Amanita – „The World Is Dead Prose To Me“ (lifeisafunnything)

High Noon bei lifeisafunnything? Auch wenn man mich mit Western-Filmen jagen kann, ist  mir als Musikliebhaber der Name Ennio Morricone schon ein Begriff. Jedenfalls  meinte ich beim Aufsetzen der Nadel und dem Beginn der Klänge des Openers Wild Orphan,  dass hier  dem Meister des Italo-Western-Soundtracks gehuldigt wird, vielleicht liege ich aber auch meilenweit daneben. Egal, denn der Song entwickelt auf Vinyl so unglaublich viel Atmosphäre, dass man extra laut aufdreht. So laut, dass bei meiner staubdurchtränkten Billig-Plattennadel nach zehn Durchläufen schon ein wenig  Knistern zu vernehmen ist.

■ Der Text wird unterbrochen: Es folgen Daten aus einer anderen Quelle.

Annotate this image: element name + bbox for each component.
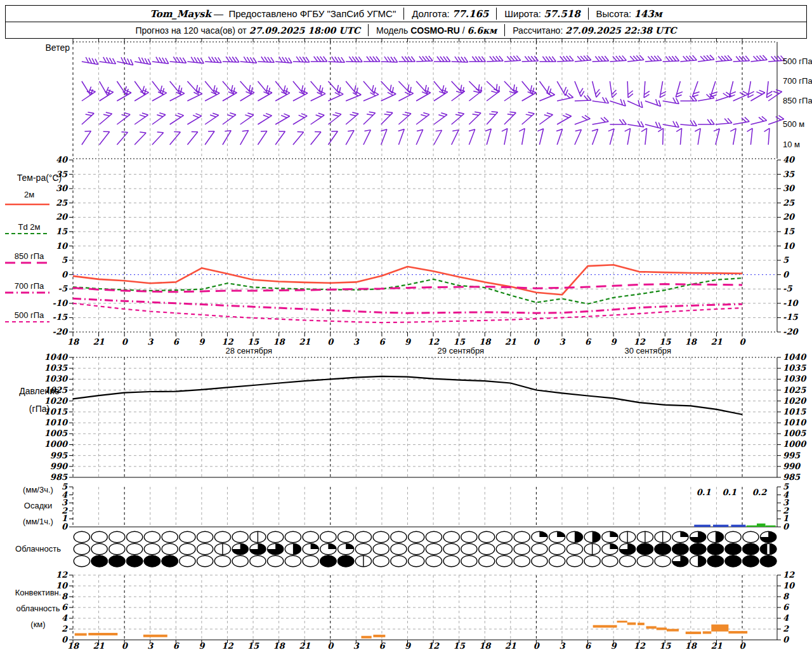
svg-text:30: 30 — [783, 183, 796, 193]
svg-text:28 сентября: 28 сентября — [226, 346, 273, 355]
svg-text:3: 3 — [353, 337, 360, 347]
svg-text:1020: 1020 — [783, 396, 807, 406]
svg-text:12: 12 — [428, 337, 440, 347]
svg-text:18: 18 — [273, 641, 286, 650]
svg-text:1040: 1040 — [783, 352, 807, 362]
svg-text:0: 0 — [534, 641, 540, 650]
svg-text:10: 10 — [56, 581, 69, 590]
svg-text:500 гПа: 500 гПа — [783, 56, 812, 66]
svg-text:15: 15 — [659, 337, 671, 347]
svg-text:1040: 1040 — [44, 352, 69, 362]
svg-text:3: 3 — [147, 337, 154, 347]
svg-text:0.1: 0.1 — [697, 488, 711, 497]
svg-text:0: 0 — [327, 641, 334, 650]
svg-text:12: 12 — [428, 641, 440, 650]
svg-text:1030: 1030 — [783, 374, 807, 383]
svg-text:0: 0 — [122, 641, 129, 650]
svg-text:1000: 1000 — [783, 439, 807, 449]
svg-text:1025: 1025 — [783, 385, 806, 395]
svg-text:12: 12 — [783, 570, 795, 580]
svg-text:1035: 1035 — [783, 363, 806, 373]
svg-text:12: 12 — [56, 570, 68, 580]
svg-text:0: 0 — [62, 522, 69, 531]
svg-text:9: 9 — [199, 337, 206, 347]
svg-text:6: 6 — [585, 641, 592, 650]
svg-text:995: 995 — [50, 451, 68, 460]
svg-text:2: 2 — [62, 624, 68, 633]
svg-text:6: 6 — [379, 337, 386, 347]
svg-text:18: 18 — [479, 337, 492, 347]
svg-text:1020: 1020 — [44, 396, 69, 406]
svg-text:0: 0 — [739, 641, 746, 650]
svg-text:0.2: 0.2 — [752, 488, 768, 497]
svg-text:0: 0 — [62, 270, 69, 279]
wind-barbs — [77, 55, 785, 145]
precipitation-bars: 0.10.10.2 — [694, 488, 775, 527]
svg-text:6: 6 — [173, 337, 180, 347]
svg-text:850 гПа: 850 гПа — [783, 96, 812, 105]
svg-text:995: 995 — [783, 451, 801, 460]
svg-text:0: 0 — [534, 337, 540, 347]
svg-text:3: 3 — [559, 337, 565, 347]
svg-text:15: 15 — [783, 227, 795, 236]
svg-text:985: 985 — [783, 472, 801, 482]
svg-text:9: 9 — [611, 641, 618, 650]
svg-text:40: 40 — [56, 155, 69, 164]
svg-text:40: 40 — [783, 155, 796, 164]
svg-text:1015: 1015 — [783, 407, 806, 416]
svg-text:0: 0 — [783, 635, 790, 644]
svg-text:-10: -10 — [53, 298, 69, 308]
svg-text:985: 985 — [50, 472, 68, 482]
cloud-row-lower — [74, 555, 776, 567]
svg-text:20: 20 — [56, 212, 69, 222]
svg-text:1035: 1035 — [44, 363, 68, 373]
svg-text:15: 15 — [247, 337, 259, 347]
svg-text:5: 5 — [62, 255, 68, 265]
svg-text:5: 5 — [783, 255, 789, 265]
svg-text:35: 35 — [783, 169, 795, 179]
svg-text:9: 9 — [405, 641, 412, 650]
svg-text:18: 18 — [685, 337, 698, 347]
svg-text:990: 990 — [50, 461, 69, 471]
svg-text:30: 30 — [56, 183, 69, 193]
wind-level-700 гПа — [82, 77, 773, 98]
svg-text:-10: -10 — [783, 298, 799, 308]
svg-text:25: 25 — [56, 198, 68, 208]
svg-text:1025: 1025 — [44, 385, 68, 395]
svg-text:6: 6 — [62, 602, 69, 612]
svg-text:500 м: 500 м — [783, 119, 804, 129]
svg-text:15: 15 — [454, 641, 466, 650]
svg-text:18: 18 — [685, 641, 698, 650]
series-700 гПа — [73, 298, 742, 313]
svg-text:15: 15 — [454, 337, 466, 347]
svg-text:0: 0 — [783, 522, 790, 531]
svg-text:-5: -5 — [783, 284, 792, 293]
svg-text:4: 4 — [62, 613, 68, 623]
svg-text:10: 10 — [56, 241, 69, 251]
svg-text:21: 21 — [299, 641, 310, 650]
svg-text:21: 21 — [505, 641, 516, 650]
svg-text:0: 0 — [327, 337, 334, 347]
svg-text:15: 15 — [659, 641, 671, 650]
svg-text:21: 21 — [93, 337, 105, 347]
svg-text:9: 9 — [199, 641, 206, 650]
svg-text:12: 12 — [221, 641, 233, 650]
svg-text:10: 10 — [783, 241, 796, 251]
svg-text:10: 10 — [783, 581, 796, 590]
svg-text:2: 2 — [783, 624, 789, 633]
meteogram-chart: 0.10.10.24040353530302525202015151010550… — [0, 0, 812, 650]
svg-text:6: 6 — [585, 337, 592, 347]
svg-text:-5: -5 — [58, 284, 68, 293]
svg-text:6: 6 — [379, 641, 386, 650]
svg-text:18: 18 — [479, 641, 492, 650]
legend-line-samples — [5, 204, 49, 322]
svg-text:15: 15 — [56, 227, 68, 236]
svg-text:-15: -15 — [783, 312, 798, 322]
svg-text:3: 3 — [353, 641, 360, 650]
svg-text:21: 21 — [505, 337, 516, 347]
svg-text:29 сентября: 29 сентября — [438, 346, 485, 355]
svg-text:10 м: 10 м — [783, 140, 800, 149]
svg-text:21: 21 — [299, 337, 310, 347]
svg-text:1015: 1015 — [44, 407, 68, 416]
wind-level-10 м — [77, 128, 769, 145]
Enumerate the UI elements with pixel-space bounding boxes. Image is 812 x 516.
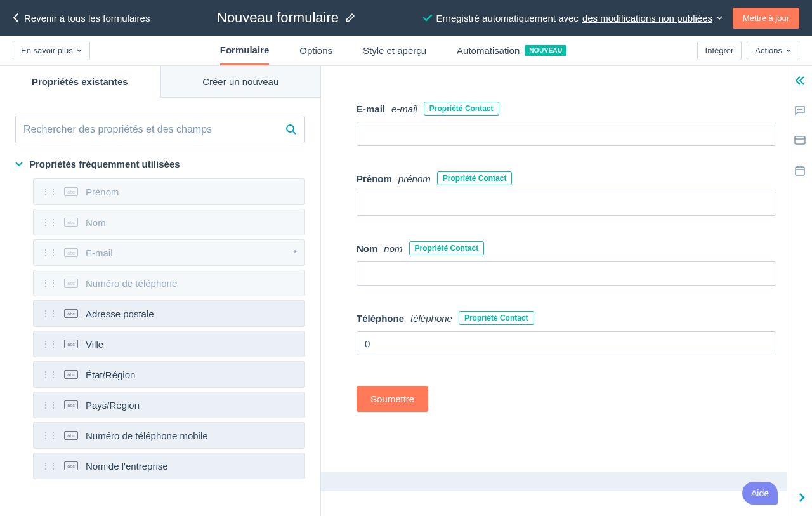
field-input[interactable]: [357, 331, 776, 355]
save-status: Enregistré automatiquement avec des modi…: [422, 13, 723, 23]
svg-point-0: [287, 125, 294, 132]
caret-down-icon[interactable]: [716, 16, 723, 20]
property-label: Pays/Région: [86, 400, 140, 411]
text-field-icon: abc: [64, 431, 78, 440]
property-item[interactable]: ⋮⋮ abc Adresse postale: [33, 300, 305, 327]
field-input[interactable]: [357, 192, 776, 216]
submit-button[interactable]: Soumettre: [357, 386, 428, 412]
help-button[interactable]: Aide: [742, 482, 778, 505]
toolbar-right: Intégrer Actions: [697, 41, 799, 60]
field-slug: téléphone: [410, 313, 452, 324]
text-field-icon: abc: [64, 461, 78, 470]
learn-more-label: En savoir plus: [21, 46, 73, 55]
svg-line-1: [293, 131, 296, 134]
property-label: E-mail: [86, 248, 113, 258]
actions-button[interactable]: Actions: [747, 41, 799, 60]
contact-property-tag: Propriété Contact: [409, 241, 485, 255]
drag-handle-icon: ⋮⋮: [41, 248, 56, 258]
drag-handle-icon[interactable]: ⋮⋮: [41, 400, 56, 410]
chevron-left-icon: [13, 13, 19, 23]
unpublished-link[interactable]: des modifications non publiées: [582, 13, 712, 23]
comment-icon[interactable]: [794, 105, 806, 116]
search-wrap: [0, 98, 320, 159]
field-label: Prénom: [357, 173, 392, 184]
tab-style[interactable]: Style et aperçu: [363, 36, 426, 65]
collapse-icon[interactable]: [794, 76, 806, 85]
property-item[interactable]: ⋮⋮ abc Nom de l'entreprise: [33, 453, 305, 479]
calendar-icon[interactable]: [794, 165, 806, 176]
field-slug: prénom: [398, 173, 431, 184]
field-slug: nom: [384, 243, 402, 254]
contact-property-tag: Propriété Contact: [459, 311, 534, 325]
sidebar: Propriétés existantes Créer un nouveau P…: [0, 66, 321, 516]
property-item[interactable]: ⋮⋮ abc Pays/Région: [33, 392, 305, 418]
property-list: ⋮⋮ abc Prénom ⋮⋮ abc Nom ⋮⋮ abc E-mail *…: [0, 178, 320, 483]
text-field-icon: abc: [64, 218, 78, 227]
text-field-icon: abc: [64, 279, 78, 288]
page-title: Nouveau formulaire: [217, 10, 339, 26]
check-icon: [422, 13, 433, 23]
drag-handle-icon[interactable]: ⋮⋮: [41, 461, 56, 471]
required-indicator: *: [293, 248, 297, 258]
drag-handle-icon: ⋮⋮: [41, 217, 56, 227]
form-field: Téléphone téléphone Propriété Contact: [357, 311, 776, 355]
tab-options[interactable]: Options: [299, 36, 332, 65]
tab-automation[interactable]: Automatisation NOUVEAU: [457, 36, 566, 65]
property-item: ⋮⋮ abc Numéro de téléphone: [33, 270, 305, 296]
actions-label: Actions: [755, 46, 782, 55]
sidebar-tabs: Propriétés existantes Créer un nouveau: [0, 66, 320, 98]
tab-create-new[interactable]: Créer un nouveau: [160, 66, 321, 98]
new-badge: NOUVEAU: [525, 45, 566, 56]
search-box[interactable]: [15, 116, 305, 143]
svg-point-2: [797, 109, 799, 110]
property-item: ⋮⋮ abc Nom: [33, 209, 305, 235]
form-panel: E-mail e-mail Propriété Contact Prénom p…: [321, 66, 812, 472]
tab-formulaire[interactable]: Formulaire: [220, 36, 270, 65]
form-field: E-mail e-mail Propriété Contact: [357, 102, 776, 146]
bottom-panel: [321, 491, 812, 516]
field-input[interactable]: [357, 261, 776, 286]
text-field-icon: abc: [64, 370, 78, 379]
card-icon[interactable]: [794, 136, 806, 145]
contact-property-tag: Propriété Contact: [437, 171, 513, 185]
field-input[interactable]: [357, 122, 776, 146]
svg-point-3: [799, 109, 801, 110]
caret-down-icon: [77, 49, 82, 52]
main-nav: Formulaire Options Style et aperçu Autom…: [90, 36, 697, 65]
text-field-icon: abc: [64, 248, 78, 257]
drag-handle-icon[interactable]: ⋮⋮: [41, 308, 56, 319]
back-link[interactable]: Revenir à tous les formulaires: [13, 13, 150, 23]
update-button[interactable]: Mettre à jour: [733, 8, 799, 29]
text-field-icon: abc: [64, 340, 78, 348]
search-input[interactable]: [23, 124, 285, 135]
section-header[interactable]: Propriétés fréquemment utilisées: [0, 159, 320, 178]
top-bar: Revenir à tous les formulaires Nouveau f…: [0, 0, 812, 36]
property-item[interactable]: ⋮⋮ abc Numéro de téléphone mobile: [33, 422, 305, 449]
form-field: Nom nom Propriété Contact: [357, 241, 776, 286]
drag-handle-icon[interactable]: ⋮⋮: [41, 369, 56, 380]
property-label: Prénom: [86, 187, 119, 197]
search-icon[interactable]: [285, 124, 297, 135]
form-field: Prénom prénom Propriété Contact: [357, 171, 776, 216]
field-slug: e-mail: [391, 103, 417, 114]
toolbar: En savoir plus Formulaire Options Style …: [0, 36, 812, 66]
svg-point-4: [801, 109, 802, 110]
integrate-button[interactable]: Intégrer: [697, 41, 742, 60]
drag-handle-icon[interactable]: ⋮⋮: [41, 339, 56, 349]
pencil-icon[interactable]: [345, 13, 355, 23]
main-area: Propriétés existantes Créer un nouveau P…: [0, 66, 812, 516]
learn-more-button[interactable]: En savoir plus: [13, 41, 90, 60]
property-item[interactable]: ⋮⋮ abc État/Région: [33, 361, 305, 388]
property-label: État/Région: [86, 369, 135, 380]
field-label-row: Nom nom Propriété Contact: [357, 241, 776, 255]
field-label-row: Téléphone téléphone Propriété Contact: [357, 311, 776, 325]
caret-down-icon: [786, 49, 791, 52]
drag-handle-icon[interactable]: ⋮⋮: [41, 430, 56, 440]
form-canvas: E-mail e-mail Propriété Contact Prénom p…: [321, 66, 812, 516]
drag-handle-icon: ⋮⋮: [41, 278, 56, 288]
tab-existing-properties[interactable]: Propriétés existantes: [0, 66, 160, 98]
chevron-right-icon[interactable]: [798, 492, 806, 503]
svg-rect-7: [796, 167, 804, 175]
property-item[interactable]: ⋮⋮ abc Ville: [33, 331, 305, 357]
tab-automation-label: Automatisation: [457, 45, 520, 56]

Bevor ich das Presseinfo gelesen hatte, war ich der Meinung, dass hier entweder eine Band aus Skandinavien, Island oder vielleicht auch noch Kanada am Werk wäre, aber weit gefehlt, Amanita kommen aus Jena (Deutschland). Die Band war letztes Jahr im Vorprogramm von Barren Hope zu sehen und hier machte es dann bei lifeisafunnything-Betreiber Marcus klick, nachdem er auch schon die zwei-Song-Demo in Ordnung fand. Normalerweise reizt mich Instrumentalmusik nicht so, aber bei Amanita ist relativ stark so eine Art Faszination vorhanden, die mich bis zum Ende der B-Seite und darüber hinaus gefangen hält und mich erneut die A-Seite auflegen lässt. Vermutlich ist es das, was auch Marcus letztendlich dazu bewogen hat, dieses Release zu veröffentlichen, nachdem er die Band wahrscheinlich ziemlich intensiv live erlebt hat. Ähnliches erlebte ich persönlich, als ich mir nach einer Gänsehaut-Show der kroatischen Band Lunar irgendwann Ende der Neunziger absolut unerwartet meine erste (!) Instrumental-Platte kaufte, die sich bisher in meiner Plattensammlung bestimmt als nerdiger Außenseiter  ziemlich einsam gefühlt hat. Bis jetzt hat Lunar in meinem Plattenregal lediglich bei Bands wie z.B. Karate, Explosions In The Sky oder Barra Head Anschluss gefunden, mit Amanita dürfte endlich die Lebenspartnerschaft besiegelt sein.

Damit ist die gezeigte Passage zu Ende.